BEGIN
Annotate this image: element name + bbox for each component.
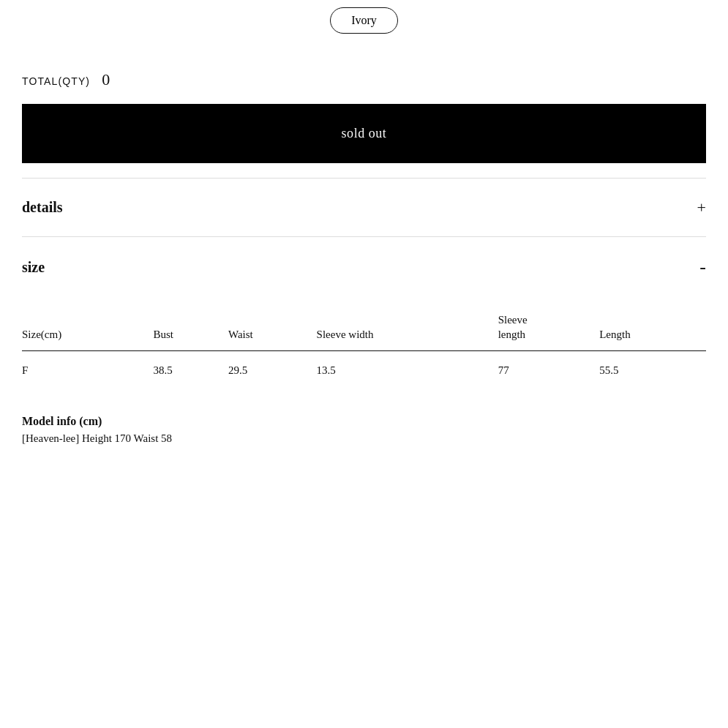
table-cell: F bbox=[22, 351, 153, 386]
page-wrapper: Ivory TOTAL(QTY) 0 sold out details + si… bbox=[0, 0, 728, 459]
size-table: Size(cm) Bust Waist Sleeve width Sleevel… bbox=[22, 304, 706, 386]
details-title: details bbox=[22, 199, 63, 216]
total-qty-label: TOTAL(QTY) bbox=[22, 75, 90, 87]
model-info-title: Model info (cm) bbox=[22, 415, 706, 428]
details-accordion-header[interactable]: details + bbox=[22, 179, 706, 236]
size-table-col-sleeve-length: Sleevelength bbox=[498, 304, 600, 351]
table-cell: 38.5 bbox=[153, 351, 228, 386]
sold-out-section: sold out bbox=[0, 104, 728, 163]
table-row: F38.529.513.57755.5 bbox=[22, 351, 706, 386]
model-info-section: Model info (cm) [Heaven-lee] Height 170 … bbox=[0, 408, 728, 459]
table-cell: 55.5 bbox=[599, 351, 706, 386]
size-table-col-length: Length bbox=[599, 304, 706, 351]
table-cell: 13.5 bbox=[317, 351, 498, 386]
color-section: Ivory bbox=[0, 0, 728, 56]
size-section: size - Size(cm) Bust Waist Sleeve width … bbox=[0, 237, 728, 408]
size-table-wrapper: Size(cm) Bust Waist Sleeve width Sleevel… bbox=[22, 297, 706, 408]
size-table-col-waist: Waist bbox=[228, 304, 317, 351]
model-info-text: [Heaven-lee] Height 170 Waist 58 bbox=[22, 432, 706, 445]
details-expand-icon: + bbox=[697, 200, 706, 216]
size-accordion-header[interactable]: size - bbox=[22, 237, 706, 297]
size-collapse-icon: - bbox=[699, 258, 706, 277]
sold-out-button[interactable]: sold out bbox=[22, 104, 706, 163]
size-table-col-size: Size(cm) bbox=[22, 304, 153, 351]
size-table-col-sleeve-width: Sleeve width bbox=[317, 304, 498, 351]
total-qty-section: TOTAL(QTY) 0 bbox=[0, 56, 728, 104]
size-table-col-bust: Bust bbox=[153, 304, 228, 351]
total-qty-value: 0 bbox=[102, 70, 110, 89]
table-cell: 29.5 bbox=[228, 351, 317, 386]
size-table-header-row: Size(cm) Bust Waist Sleeve width Sleevel… bbox=[22, 304, 706, 351]
details-section: details + bbox=[0, 179, 728, 236]
table-cell: 77 bbox=[498, 351, 600, 386]
size-title: size bbox=[22, 259, 45, 276]
ivory-color-button[interactable]: Ivory bbox=[330, 7, 398, 34]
END
Work out how many lines above contain the word "interactable". Give only the number.

4